Als Fahrgäste in dieser Inszenierung dürfen die 1984 geborene Natalie Tiburitus und ihr ein Jahr zuvor geborener Mann, Birk, sich mit dem W123 zu den geschichtsträchtigen Schauplätzen der wiedervereinigten Hauptstadt Berlin chauffieren lassen. Als Zeitzeuge fehlt mir hier nicht nur der Hinweis, dass damals die Firma Kienzle die mechanisch-elektrischen Taxameter für die Droschken lieferte. Kurz nach dem Einstieg in die Kunstlederlandschaft (in meiner 340 war es ein dunkles Grün) eines zeitgenössischen W123, griff man als Taxifahrer 1989 noch zumeist nach dem schwarzen Knebel des Taxameters, zunächst nach links schwenkend um eine Sicherung zu lösen, sodann nach rechts um 90°, um das Zählwerk, unter deutlich hörbarem Ratschen, in Gang zu setzten. In der Stadt Essen blätterte die schwarz gelbe Uhr auf drei Mark vierzig, den sogenannten Grundanschlag für die Bereitstellung des Taxis. War die Fahrzeugbeleuchtung eingeschaltet, so erlosch das Licht in dem von uns Vogel genannten, Taxischild auf dem Dach. Es signalisierte dem Publikum dieses Auto ist besetzt und dem Chef, dass die Uhr vorschriftsmäßig jede Fahrt korrekte abrechnete.

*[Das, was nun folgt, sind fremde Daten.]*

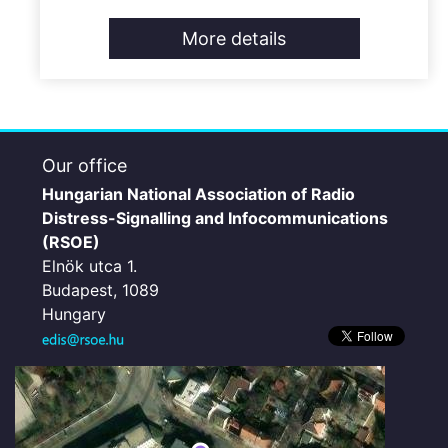
More details
Our office
Hungarian National Association of Radio
Distress-Signalling and Infocommunications
(RSOE)
Elnök utca 1.
Budapest, 1089
Hungary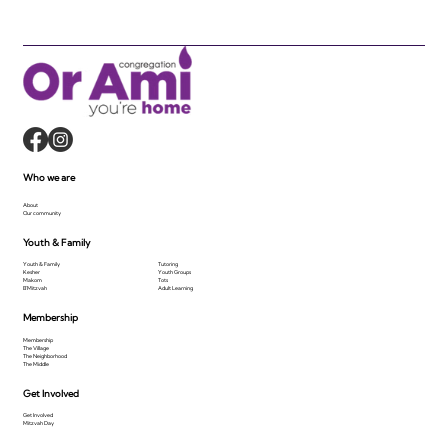
Who we are
About
Our community
Youth & Family
Youth & Family
Tutoring
Kesher
Youth Groups
Makom
Tots
B'Mitzvah
Adult Learning
Membership
Membership
The Village
The Neighborhood
The Middle
Get Involved
Get Involved
Mitzvah Day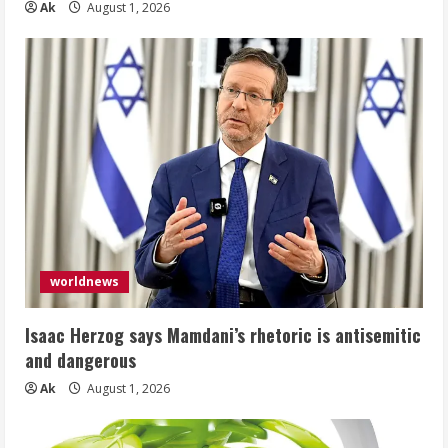
Ak
August 1, 2026
worldnews
Isaac Herzog says Mamdani’s rhetoric is antisemitic
and dangerous
Ak
August 1, 2026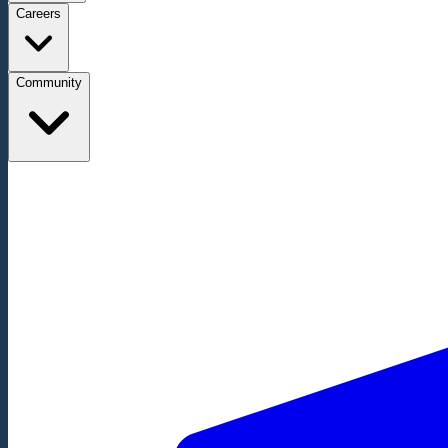
Careers
Community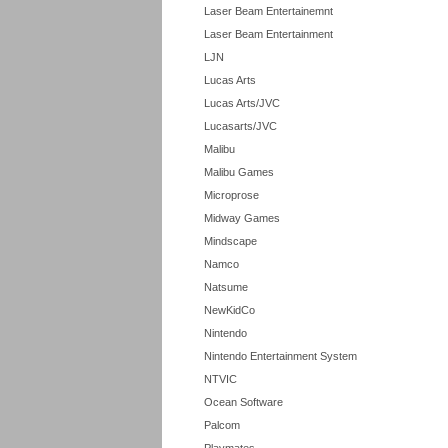
Laser Beam Entertainemnt
Laser Beam Entertainment
LJN
Lucas Arts
Lucas Arts/JVC
Lucasarts/JVC
Malibu
Malibu Games
Microprose
Midway Games
Mindscape
Namco
Natsume
NewKidCo
Nintendo
Nintendo Entertainment System
NTVIC
Ocean Software
Palcom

Ohrenschmaus von veggiepowered
Gerne legten wir ein Päckchen von Dr. Oetker’s Vanillezucker auf die rundliche Armaturenanalge, zwischen Lüfterschlitz und Windschutzscheibe, um den Tabakrauch der qualmenden Kundschaft, etwas zu Neutralisieren. In meiner ETAX 340, hatte unser damalige Chef, eine chemische Keule für den Fall von unliebsamen, betrunkenen oder kriminellen Fahrgästen deponiert. Dieses auch als Schlagstock bekannte, Werkzeug wurde nicht im Taxipaket der Daimler Benz AG angeboten,
aber er gab uns das Gefühl, im Fall der Fälle irgendetwas in der Hand zu haben, um uns unserer Haut zu wehren. Fahrzeugseitig, stecke der Knüppel links unter dem Armaturenbrett, die Lederschlaufe um den runden, hervorstehenden Löseknopf der Fußfestellbremse gelegt, wurde das andere Ende zwischen der Seitenwand im Fußraum und dem Feststellpedal der Bremse eingeklemmt.
Wer auf einem W123 Dienst tat, der tat das nicht besonders gerne, denn 1989 stand ja auch schon das „gemopfte“ W124 Taxi zur Verfügung. Ein Taximodell auf das ich oft sehr neidisch blickte. Allein der Fahrersitz war dem des W123 um Längen überlegen. Die neuen Motoren konnten – jedenfalls ab dem OM 602 – der schon vereinzelt auftretenden Konkurrenz, der turbodieselnden VW TDI’s, etwas entgegensetzten. Wer zuerst am Halteplatz ist, der bekommt auch schneller den nächsten Fahrgast. Ein wirtschaftlich bedeutender Effekt, schließlich wurden wir mit einer Provision von der Einfahrsumme entlohnt, der Mindestlohn pro Stunde war damals überhaupt undenkbar.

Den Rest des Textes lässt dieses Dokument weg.